• **Requirement**
Every line from the one with "Rally dell'Acropoli, il" to the end of the listing, and nothing else, is to be printed exactly; please leave the pictures out.

• **Records supplied**
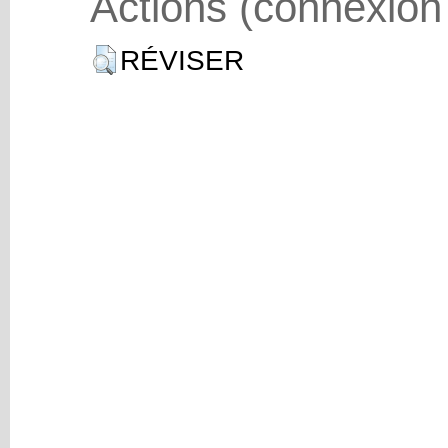
Actions (connexion
RÉVISER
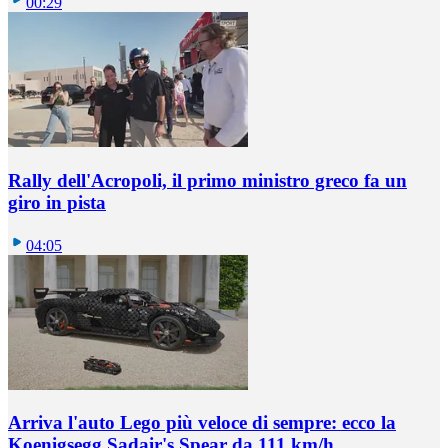
00:29
Rally dell'Acropoli, il primo ministro greco fa un
giro in pista
04:05
Arriva l'auto Lego più veloce di sempre: ecco la
Koenigsegg Sadair's Spear da 111 km/h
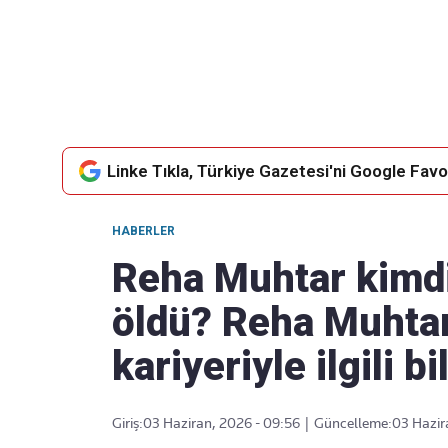
Takip Edin
Favori mecralarınızda haber
akışımıza ulaşın
Linke Tıkla, Türkiye Gazetesi'ni Google Favor
HABERLER
Reha Muhtar kimdi
öldü? Reha Muhtar'
kariyeriyle ilgili bi
Giriş:
03 Haziran, 2026 - 09:56
|
Güncelleme:
03 Hazir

• **Response below**
Rally dell'Acropoli, il primo ministro greco fa un
giro in pista
04:05
Arriva l'auto Lego più veloce di sempre: ecco la
Koenigsegg Sadair's Spear da 111 km/h
Takip Edin
Favori mecralarınızda haber
akışımıza ulaşın
Linke Tıkla, Türkiye Gazetesi'ni Google Favor
HABERLER
Reha Muhtar kimdi
öldü? Reha Muhtar'
kariyeriyle ilgili bi
Giriş:
03 Haziran, 2026 - 09:56
|
Güncelleme:
03 Hazir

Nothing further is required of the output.